Return all of the records below verbatim.

====

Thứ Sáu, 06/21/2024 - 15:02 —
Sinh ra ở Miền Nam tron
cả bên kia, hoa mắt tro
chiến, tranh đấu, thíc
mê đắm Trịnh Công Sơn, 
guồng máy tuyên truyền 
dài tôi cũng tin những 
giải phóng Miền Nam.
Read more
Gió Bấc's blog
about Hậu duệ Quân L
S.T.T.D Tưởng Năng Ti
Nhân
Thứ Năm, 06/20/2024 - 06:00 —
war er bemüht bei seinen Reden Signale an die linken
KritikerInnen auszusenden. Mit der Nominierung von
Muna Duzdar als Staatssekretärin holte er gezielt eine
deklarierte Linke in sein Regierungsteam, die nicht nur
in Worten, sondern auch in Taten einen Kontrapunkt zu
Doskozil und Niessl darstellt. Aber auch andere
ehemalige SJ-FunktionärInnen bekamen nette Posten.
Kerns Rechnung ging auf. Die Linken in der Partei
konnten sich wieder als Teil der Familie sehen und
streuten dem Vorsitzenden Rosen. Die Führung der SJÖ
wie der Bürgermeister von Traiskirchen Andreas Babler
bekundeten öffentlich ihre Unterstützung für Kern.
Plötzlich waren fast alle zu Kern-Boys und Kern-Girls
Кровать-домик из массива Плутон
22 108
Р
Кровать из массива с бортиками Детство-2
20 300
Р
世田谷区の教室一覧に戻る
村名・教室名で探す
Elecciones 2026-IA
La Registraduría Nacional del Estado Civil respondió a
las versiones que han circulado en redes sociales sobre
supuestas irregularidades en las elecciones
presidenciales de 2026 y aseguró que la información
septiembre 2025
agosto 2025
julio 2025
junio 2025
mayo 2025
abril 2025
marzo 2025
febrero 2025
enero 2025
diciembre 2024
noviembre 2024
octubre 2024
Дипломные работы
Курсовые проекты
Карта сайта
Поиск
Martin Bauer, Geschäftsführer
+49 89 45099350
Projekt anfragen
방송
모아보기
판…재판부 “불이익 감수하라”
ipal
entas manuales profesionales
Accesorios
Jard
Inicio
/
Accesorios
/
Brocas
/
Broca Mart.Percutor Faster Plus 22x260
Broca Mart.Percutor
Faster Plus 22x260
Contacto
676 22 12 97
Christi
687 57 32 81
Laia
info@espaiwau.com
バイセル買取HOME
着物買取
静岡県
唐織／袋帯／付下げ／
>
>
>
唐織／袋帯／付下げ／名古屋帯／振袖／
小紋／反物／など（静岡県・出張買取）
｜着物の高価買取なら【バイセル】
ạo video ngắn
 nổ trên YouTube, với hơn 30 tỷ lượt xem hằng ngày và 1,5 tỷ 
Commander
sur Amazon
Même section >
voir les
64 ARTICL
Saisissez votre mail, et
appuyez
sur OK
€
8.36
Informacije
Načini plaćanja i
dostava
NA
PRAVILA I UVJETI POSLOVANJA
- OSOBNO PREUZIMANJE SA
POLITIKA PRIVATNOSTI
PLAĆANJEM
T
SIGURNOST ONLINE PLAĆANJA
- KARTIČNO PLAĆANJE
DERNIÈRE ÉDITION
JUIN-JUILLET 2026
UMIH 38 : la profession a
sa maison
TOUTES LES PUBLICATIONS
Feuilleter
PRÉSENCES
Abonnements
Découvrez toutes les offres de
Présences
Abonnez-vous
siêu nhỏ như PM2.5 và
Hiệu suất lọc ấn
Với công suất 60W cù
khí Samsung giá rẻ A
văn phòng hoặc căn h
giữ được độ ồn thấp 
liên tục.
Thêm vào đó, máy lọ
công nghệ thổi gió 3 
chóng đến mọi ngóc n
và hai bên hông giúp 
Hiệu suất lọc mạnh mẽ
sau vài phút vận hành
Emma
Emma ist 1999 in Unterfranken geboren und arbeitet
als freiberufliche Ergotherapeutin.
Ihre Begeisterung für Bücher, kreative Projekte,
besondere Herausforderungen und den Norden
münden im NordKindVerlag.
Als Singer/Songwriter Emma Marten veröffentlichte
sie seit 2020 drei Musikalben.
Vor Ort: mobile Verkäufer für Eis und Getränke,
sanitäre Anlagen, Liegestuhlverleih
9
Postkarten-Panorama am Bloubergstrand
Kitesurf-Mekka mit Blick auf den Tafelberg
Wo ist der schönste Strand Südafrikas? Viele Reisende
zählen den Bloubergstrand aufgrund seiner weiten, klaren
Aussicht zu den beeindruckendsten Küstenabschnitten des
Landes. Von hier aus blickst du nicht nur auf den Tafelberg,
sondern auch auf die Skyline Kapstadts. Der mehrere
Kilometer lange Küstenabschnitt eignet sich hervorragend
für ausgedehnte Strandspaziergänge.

====

• [Result of the exercise]:
Thứ Sáu, 06/21/2024 - 15:02 —
Sinh ra ở Miền Nam tron
cả bên kia, hoa mắt tro
chiến, tranh đấu, thíc
mê đắm Trịnh Công Sơn, 
guồng máy tuyên truyền 
dài tôi cũng tin những 
giải phóng Miền Nam.
Read more
Gió Bấc's blog
about Hậu duệ Quân L
S.T.T.D Tưởng Năng Ti
Nhân
Thứ Năm, 06/20/2024 - 06:00 —
war er bemüht bei seinen Reden Signale an die linken
KritikerInnen auszusenden. Mit der Nominierung von
Muna Duzdar als Staatssekretärin holte er gezielt eine
deklarierte Linke in sein Regierungsteam, die nicht nur
in Worten, sondern auch in Taten einen Kontrapunkt zu
Doskozil und Niessl darstellt. Aber auch andere
ehemalige SJ-FunktionärInnen bekamen nette Posten.
Kerns Rechnung ging auf. Die Linken in der Partei
konnten sich wieder als Teil der Familie sehen und
streuten dem Vorsitzenden Rosen. Die Führung der SJÖ
wie der Bürgermeister von Traiskirchen Andreas Babler
bekundeten öffentlich ihre Unterstützung für Kern.
Plötzlich waren fast alle zu Kern-Boys und Kern-Girls
Кровать-домик из массива Плутон
22 108
Р
Кровать из массива с бортиками Детство-2
20 300
Р
世田谷区の教室一覧に戻る
村名・教室名で探す
Elecciones 2026-IA
La Registraduría Nacional del Estado Civil respondió a
las versiones que han circulado en redes sociales sobre
supuestas irregularidades en las elecciones
presidenciales de 2026 y aseguró que la información
septiembre 2025
agosto 2025
julio 2025
junio 2025
mayo 2025
abril 2025
marzo 2025
febrero 2025
enero 2025
diciembre 2024
noviembre 2024
octubre 2024
Дипломные работы
Курсовые проекты
Карта сайта
Поиск
Martin Bauer, Geschäftsführer
+49 89 45099350
Projekt anfragen
방송
모아보기
판…재판부 “불이익 감수하라”
ipal
entas manuales profesionales
Accesorios
Jard
Inicio
/
Accesorios
/
Brocas
/
Broca Mart.Percutor Faster Plus 22x260
Broca Mart.Percutor
Faster Plus 22x260
Contacto
676 22 12 97
Christi
687 57 32 81
Laia
info@espaiwau.com
バイセル買取HOME
着物買取
静岡県
唐織／袋帯／付下げ／
>
>
>
唐織／袋帯／付下げ／名古屋帯／振袖／
小紋／反物／など（静岡県・出張買取）
｜着物の高価買取なら【バイセル】
ạo video ngắn
 nổ trên YouTube, với hơn 30 tỷ lượt xem hằng ngày và 1,5 tỷ 
Commander
sur Amazon
Même section >
voir les
64 ARTICL
Saisissez votre mail, et
appuyez
sur OK
€
8.36
Informacije
Načini plaćanja i
dostava
NA
PRAVILA I UVJETI POSLOVANJA
- OSOBNO PREUZIMANJE SA
POLITIKA PRIVATNOSTI
PLAĆANJEM
T
SIGURNOST ONLINE PLAĆANJA
- KARTIČNO PLAĆANJE
DERNIÈRE ÉDITION
JUIN-JUILLET 2026
UMIH 38 : la profession a
sa maison
TOUTES LES PUBLICATIONS
Feuilleter
PRÉSENCES
Abonnements
Découvrez toutes les offres de
Présences
Abonnez-vous
siêu nhỏ như PM2.5 và
Hiệu suất lọc ấn
Với công suất 60W cù
khí Samsung giá rẻ A
văn phòng hoặc căn h
giữ được độ ồn thấp 
liên tục.
Thêm vào đó, máy lọ
công nghệ thổi gió 3 
chóng đến mọi ngóc n
và hai bên hông giúp 
Hiệu suất lọc mạnh mẽ
sau vài phút vận hành
Emma
Emma ist 1999 in Unterfranken geboren und arbeitet
als freiberufliche Ergotherapeutin.
Ihre Begeisterung für Bücher, kreative Projekte,
besondere Herausforderungen und den Norden
münden im NordKindVerlag.
Als Singer/Songwriter Emma Marten veröffentlichte
sie seit 2020 drei Musikalben.
Vor Ort: mobile Verkäufer für Eis und Getränke,
sanitäre Anlagen, Liegestuhlverleih
9
Postkarten-Panorama am Bloubergstrand
Kitesurf-Mekka mit Blick auf den Tafelberg
Wo ist der schönste Strand Südafrikas? Viele Reisende
zählen den Bloubergstrand aufgrund seiner weiten, klaren
Aussicht zu den beeindruckendsten Küstenabschnitten des
Landes. Von hier aus blickst du nicht nur auf den Tafelberg,
sondern auch auf die Skyline Kapstadts. Der mehrere
Kilometer lange Küstenabschnitt eignet sich hervorragend
für ausgedehnte Strandspaziergänge.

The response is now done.